Adding nodes to an existing cluster
Steps to add nodes when using virtual nodes.
Virtual nodes (vnodes) greatly simplify adding nodes to an existing cluster:
- Calculating tokens and assigning them to each node is no longer required.
- Rebalancing a cluster is no longer necessary because a node joining the cluster assumes responsibility for an even portion of the data.
For a detailed explanation about how vnodes work, see Virtual nodes.
Note: If you do not use vnodes, see Adding single-token nodes to a cluster.
Procedure
Be sure to use the same version
of Cassandra on all nodes in the cluster.
- Install Cassandra on the new nodes, but do not start Cassandra.
-
Depending on the snitch used in the cluster, set either the
properties in the cassandra-topology.properties
or the cassandra-rackdc.properties file:
- The PropertyFileSnitch uses the cassandra-topology.properties file.
- The GossipingPropertyFileSnitch, Ec2Snitch, Ec2MultiRegionSnitch, and GoogleCloudSnitch use the cassandra-rackdc.properties file.
The location of the cassandra-topology.properties file depends on the type of installation:Package installations /etc/cassandra/cassandra-topology.properties Tarball installations install_location/conf/cassandra-topology.properties The location of the cassandra-rackdc.properties file depends on the type of installation:Package installations /etc/cassandra/cassandra-rackdc.properties Tarball installations install_location/conf/cassandra-rackdc.properties -
Set the following properties in the
cassandra.yaml file:
- auto_bootstrap
- If this option has been set to false, you must set it to true. This option is not listed in the default cassandra.yaml configuration file and defaults to true.
- cluster_name
- The name of the cluster the new node is joining.

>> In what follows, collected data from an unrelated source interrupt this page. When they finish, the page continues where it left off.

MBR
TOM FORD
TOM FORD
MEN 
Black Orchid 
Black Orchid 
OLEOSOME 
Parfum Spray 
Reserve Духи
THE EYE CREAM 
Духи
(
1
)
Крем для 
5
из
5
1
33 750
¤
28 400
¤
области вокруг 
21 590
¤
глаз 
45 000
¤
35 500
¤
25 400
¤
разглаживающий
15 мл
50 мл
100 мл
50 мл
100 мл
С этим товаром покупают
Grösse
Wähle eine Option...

- listen_address/broadcast_address
- Can usually be left blank. Otherwise, use IP address or host name that other Cassandra nodes use to connect to the new node.
- endpoint_snitch
- The snitch Cassandra uses for locating nodes and routing requests.
- num_tokens
- The number of vnodes to assign to the node. If the hardware capabilities vary among the nodes in your cluster, you can assign a proportional number of vnodes to the larger machines.
- seed_provider
- Make sure that the new node lists at least one node in the existing
cluster. The -seeds list determines which nodes the
new node should contact to learn about the cluster and establish the
gossip process.Note: Seed nodes cannot bootstrap. Make sure the new node is not listed in the -seeds list. Do not make all nodes seed nodes. Please read Internode communications (gossip).

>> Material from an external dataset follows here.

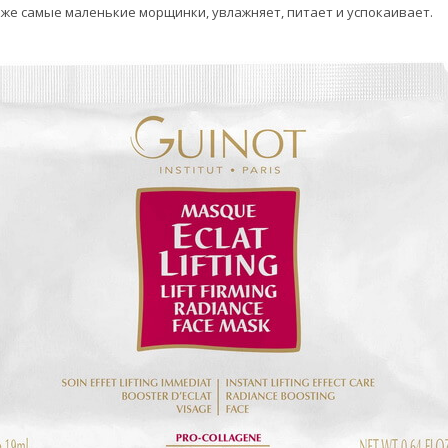
аже самые маленькие морщинки, увлажняет, питает и успокаивает.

- Other non-default settings
- Change any other non-default settings you have made to your existing cluster in the cassandra.yaml file and cassandra-topology.properties or cassandra-rackdc.properties files. Use the diff command to find and merge any differences between existing and new nodes.
The location of the cassandra.yaml file depends on the type of installation:Package installations /etc/cassandra/cassandra.yaml Tarball installations install_location/resources/cassandra/conf/cassandra.yaml - Start the bootstrap node.
- Use nodetool status to verify that the node is fully bootstrapped and all other nodes are up (UN) and not in any other state.
-
After all new nodes are running, run nodetool
cleanup on each of the previously existing nodes to remove the keys
that no longer belong to those nodes. Wait for cleanup to complete on one node
before running nodetool cleanup on the next node.
Cleanup can be safely postponed for low-usage hours.